To calculate the mean, sum up all the values and divide by the total number of values:
Mean = (18 + 26 + 15 + 17 + 7 + 27 + 24 + 17 + 10 + 17 + 23 + 29 + 28 + 18 + 10 + 23 + 16 + 6 + 12 + 26 + 5 + 12 + 23 + 22 + 24 + 14 + 16 + 26 + 19 + 22) / 30
Mean = 18
The mean represents the average value of the dataset.

The mode is the value that appears most frequently in the dataset. In this case, there is no mode because no value appears more than once.

The median is the middle value when the dataset is arranged in ascending order. In this case, we have 30 values, so the median is the average of the 15th and 16th values when arranged in ascending order:
Median = (16 + 17) / 2
Median = 16.5

(ii) To calculate the sample standard deviation, use the following formula:
1. Calculate the mean of the dataset.
2. Subtract the mean from each value and square the result.
3. Sum up all the squared differences.
4. Divide the sum by (n-1), where n is the total number of values.
5. Take the square root of the result.

Calculating step by step:
1. Mean = 18 (from previous calculation)
2. Subtract the mean from each value and square the result:

(18-18)^2 + (26-18)^2 + (15-18)^2 + (17-18)^2 + (7-18)^2 + (27-18)^2 + (24-18)^2 + (17-18)^2 + (10-18)^2 + (17-18)^2 +
(23-18)^2 + (29-18)^2 + (28-18)^2 + (18-18)^2 + (10-18)^2 + (23-18)^2 + (16-18)^2 + (6-18)^2 + (12-18)^2 + (26-18)^2 +
(5-18)^2 + (12-18)^2 + (23-18)^2 + (22-18)^2 + (24-18)^2 + (14-18)^2 + (16-18)^2 + (26-18)^2 + (19-18)^2 + (22-18)^2 = 1522

3. Sum of squared differences = 1522
4. Sample standard deviation = sqrt(1522 / (30-1)) = 5.85 (approximately)

(iii) To calculate quartiles, we first need to arrange the dataset in ascending order:
5, 6, 7, 10, 10, 12, 12, 14, 15, 16, 16, 17, 17, 17, 18, 18, 19, 22, 22, 23, 23, 24, 24, 26, 26, 26, 27, 28, 29.

Lower quartile (Q1) is the median of the lower half of the dataset. In this case, it is the median of the first 15 values: Q1 = (12 + 14) / 2 = 13.

Second quartile (Q2) is the median of the whole dataset, which we calculated earlier as 16.5.

Upper quartile (Q3) is the median of the upper half of the dataset.
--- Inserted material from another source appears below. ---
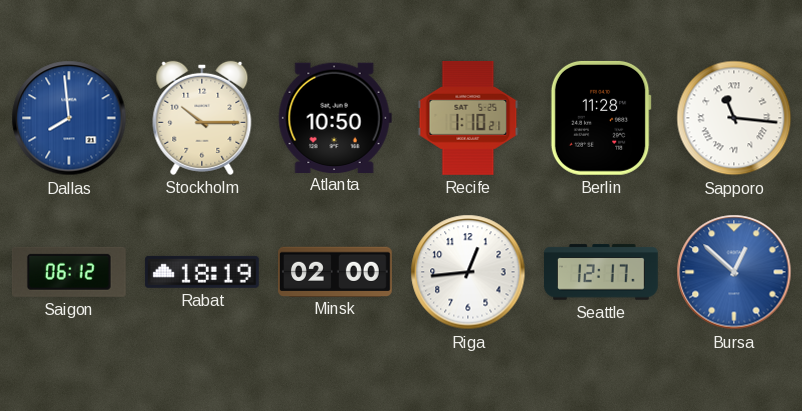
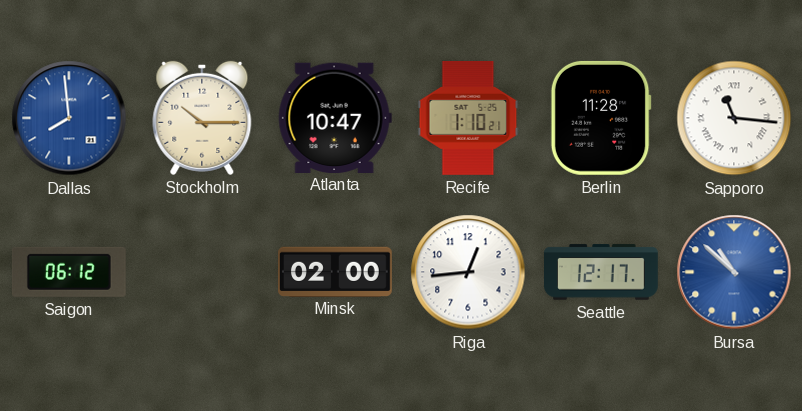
Atlanta: 10:50 -> 10:47
Rabat: 18:19 -> none
Bursa: 12:52 -> 10:52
In this case, it is the median of the last 15 values: Q3 = (24 + 26) / 2 = 25.

(iv) To calculate the interquartile range (IQR), subtract the lower quartile (Q1) from the upper quartile (Q3):
IQR = Q3 - Q1 = 25 - 13 = 12.
The interquartile range represents the range of values where the middle 50% of the dataset lies.
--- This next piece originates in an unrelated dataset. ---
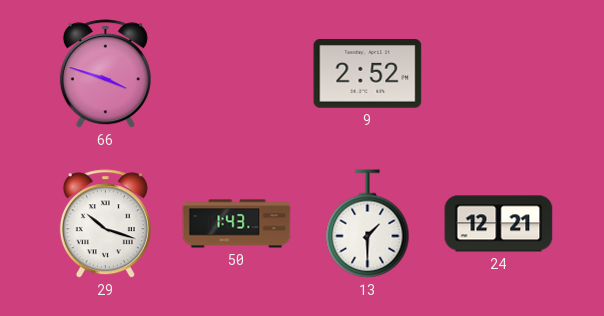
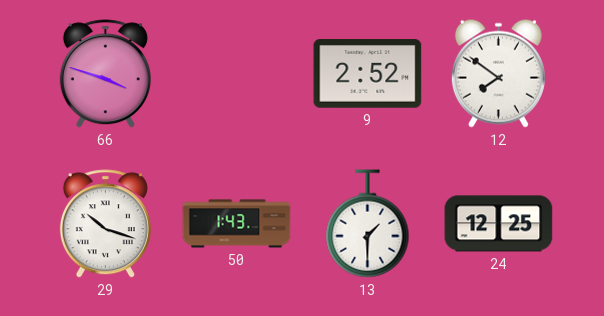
12: none -> 7:51
24: 12:21 -> 12:25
The semi-interquartile range (SIQR) is half of the interquartile range:
SIQR = IQR / 2 = 12 / 2 = 6.
The semi-interquartile range represents the range of values where the middle 25% of the dataset lies.

(v) To calculate the 20th percentile, multiply the total number of values by 0.20 and round it up to the nearest whole number:
20th percentile = 30 * 0.20 = 6 (rounded up).

From the dataset arranged in ascending order, the 20th percentile is the 6th value, which is 7.

To calculate the 85th percentile, multiply the total number of values by 0.85 and round it up to the nearest whole number:
85th percentile = 30 * 0.85 = 26 (rounded up).

From the dataset arranged in ascending order, the 85th percentile is the 26th value, which is 26.